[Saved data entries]
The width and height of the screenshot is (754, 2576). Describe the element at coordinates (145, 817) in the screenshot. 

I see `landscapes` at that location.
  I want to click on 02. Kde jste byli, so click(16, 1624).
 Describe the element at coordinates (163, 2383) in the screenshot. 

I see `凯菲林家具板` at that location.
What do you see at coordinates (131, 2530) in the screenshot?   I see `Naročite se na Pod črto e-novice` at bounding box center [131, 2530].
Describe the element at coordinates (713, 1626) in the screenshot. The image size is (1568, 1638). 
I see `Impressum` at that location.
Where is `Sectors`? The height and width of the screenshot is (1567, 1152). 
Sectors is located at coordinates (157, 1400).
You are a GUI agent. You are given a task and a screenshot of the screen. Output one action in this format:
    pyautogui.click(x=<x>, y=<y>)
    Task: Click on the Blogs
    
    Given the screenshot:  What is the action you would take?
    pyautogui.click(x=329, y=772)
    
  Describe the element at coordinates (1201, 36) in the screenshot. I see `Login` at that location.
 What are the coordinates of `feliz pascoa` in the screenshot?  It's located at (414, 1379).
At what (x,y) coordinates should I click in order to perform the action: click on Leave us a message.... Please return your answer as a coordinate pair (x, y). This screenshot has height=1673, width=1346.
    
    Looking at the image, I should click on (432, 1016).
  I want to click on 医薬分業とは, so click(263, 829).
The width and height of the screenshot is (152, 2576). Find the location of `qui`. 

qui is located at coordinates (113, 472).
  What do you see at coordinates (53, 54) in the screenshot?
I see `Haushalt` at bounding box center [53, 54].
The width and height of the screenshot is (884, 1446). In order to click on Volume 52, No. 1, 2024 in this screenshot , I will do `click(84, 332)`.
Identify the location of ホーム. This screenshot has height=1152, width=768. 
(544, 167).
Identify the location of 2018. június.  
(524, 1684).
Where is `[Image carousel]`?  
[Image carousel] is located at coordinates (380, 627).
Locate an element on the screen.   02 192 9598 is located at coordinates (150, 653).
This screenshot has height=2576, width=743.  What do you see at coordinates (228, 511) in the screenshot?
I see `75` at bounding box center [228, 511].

WORK REQUIRED - Output only the lines from the one that contains "Task: Click on the Blogs" through the last line of the data above, each restated exactly.

SOLUTION FOR THIS PROBLEM -
    Task: Click on the Blogs
    
    Given the screenshot:  What is the action you would take?
    pyautogui.click(x=329, y=772)
    
  Describe the element at coordinates (1201, 36) in the screenshot. I see `Login` at that location.
 What are the coordinates of `feliz pascoa` in the screenshot?  It's located at (414, 1379).
At what (x,y) coordinates should I click in order to perform the action: click on Leave us a message.... Please return your answer as a coordinate pair (x, y). This screenshot has height=1673, width=1346.
    
    Looking at the image, I should click on (432, 1016).
  I want to click on 医薬分業とは, so click(263, 829).
The width and height of the screenshot is (152, 2576). Find the location of `qui`. 

qui is located at coordinates (113, 472).
  What do you see at coordinates (53, 54) in the screenshot?
I see `Haushalt` at bounding box center [53, 54].
The width and height of the screenshot is (884, 1446). In order to click on Volume 52, No. 1, 2024 in this screenshot , I will do `click(84, 332)`.
Identify the location of ホーム. This screenshot has height=1152, width=768. 
(544, 167).
Identify the location of 2018. június.  
(524, 1684).
Where is `[Image carousel]`?  
[Image carousel] is located at coordinates (380, 627).
Locate an element on the screen.   02 192 9598 is located at coordinates (150, 653).
This screenshot has height=2576, width=743.  What do you see at coordinates (228, 511) in the screenshot?
I see `75` at bounding box center [228, 511].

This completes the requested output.